Work order = The word "bude" marks the lines to copy; find all of them in the entries below.

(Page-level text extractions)
■ ■ ■

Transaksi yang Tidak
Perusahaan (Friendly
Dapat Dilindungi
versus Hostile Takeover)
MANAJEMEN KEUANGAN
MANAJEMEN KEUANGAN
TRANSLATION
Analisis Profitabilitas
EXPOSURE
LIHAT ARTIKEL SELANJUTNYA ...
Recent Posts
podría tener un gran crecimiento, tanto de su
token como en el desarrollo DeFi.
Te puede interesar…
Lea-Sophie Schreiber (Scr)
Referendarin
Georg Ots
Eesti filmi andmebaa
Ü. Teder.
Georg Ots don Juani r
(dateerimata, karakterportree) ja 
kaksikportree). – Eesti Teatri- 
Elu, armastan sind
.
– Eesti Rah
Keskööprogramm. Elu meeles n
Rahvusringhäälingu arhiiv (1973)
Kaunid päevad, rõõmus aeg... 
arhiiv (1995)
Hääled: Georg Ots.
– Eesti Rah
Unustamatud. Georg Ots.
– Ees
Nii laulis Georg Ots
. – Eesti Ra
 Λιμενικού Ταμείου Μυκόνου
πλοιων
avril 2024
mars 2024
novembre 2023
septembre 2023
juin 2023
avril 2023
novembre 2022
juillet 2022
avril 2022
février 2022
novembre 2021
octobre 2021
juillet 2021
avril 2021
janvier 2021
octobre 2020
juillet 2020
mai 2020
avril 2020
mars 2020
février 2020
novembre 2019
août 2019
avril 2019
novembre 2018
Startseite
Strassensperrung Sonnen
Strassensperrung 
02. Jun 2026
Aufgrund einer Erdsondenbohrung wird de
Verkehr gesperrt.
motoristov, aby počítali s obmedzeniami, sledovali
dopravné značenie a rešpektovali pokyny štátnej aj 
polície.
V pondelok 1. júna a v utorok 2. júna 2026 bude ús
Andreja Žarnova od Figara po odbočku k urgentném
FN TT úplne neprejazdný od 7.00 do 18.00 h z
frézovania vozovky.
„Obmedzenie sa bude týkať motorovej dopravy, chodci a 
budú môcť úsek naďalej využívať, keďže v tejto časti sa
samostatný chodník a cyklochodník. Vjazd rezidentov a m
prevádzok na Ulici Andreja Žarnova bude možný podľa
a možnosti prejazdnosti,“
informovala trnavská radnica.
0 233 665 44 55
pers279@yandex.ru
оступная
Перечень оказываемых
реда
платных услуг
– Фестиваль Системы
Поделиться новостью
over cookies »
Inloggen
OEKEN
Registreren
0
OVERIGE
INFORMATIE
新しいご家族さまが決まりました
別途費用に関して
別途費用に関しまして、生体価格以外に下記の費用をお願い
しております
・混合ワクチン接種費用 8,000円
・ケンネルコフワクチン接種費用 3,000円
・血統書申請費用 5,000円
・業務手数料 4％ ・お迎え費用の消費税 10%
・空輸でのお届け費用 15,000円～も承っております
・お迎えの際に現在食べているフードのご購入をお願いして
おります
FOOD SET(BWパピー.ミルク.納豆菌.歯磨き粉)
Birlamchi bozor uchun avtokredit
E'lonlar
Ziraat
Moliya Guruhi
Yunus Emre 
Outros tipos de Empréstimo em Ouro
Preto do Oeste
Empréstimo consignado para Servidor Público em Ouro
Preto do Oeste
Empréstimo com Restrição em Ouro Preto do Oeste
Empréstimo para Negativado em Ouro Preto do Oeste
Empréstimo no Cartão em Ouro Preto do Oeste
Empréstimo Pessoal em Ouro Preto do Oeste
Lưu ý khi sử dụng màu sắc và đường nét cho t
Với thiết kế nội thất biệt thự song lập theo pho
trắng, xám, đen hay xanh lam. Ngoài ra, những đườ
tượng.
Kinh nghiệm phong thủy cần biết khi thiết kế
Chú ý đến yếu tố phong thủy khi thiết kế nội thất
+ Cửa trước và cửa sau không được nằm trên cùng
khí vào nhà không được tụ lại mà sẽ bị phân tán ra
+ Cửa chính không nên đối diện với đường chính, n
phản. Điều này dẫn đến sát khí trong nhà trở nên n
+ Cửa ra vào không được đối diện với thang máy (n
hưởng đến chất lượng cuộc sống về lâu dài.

■ ■ ■

Expected answer =
V pondelok 1. júna a v utorok 2. júna 2026 bude ús
„Obmedzenie sa bude týkať motorovej dopravy, chodci a 
prevádzok na Ulici Andreja Žarnova bude možný podľa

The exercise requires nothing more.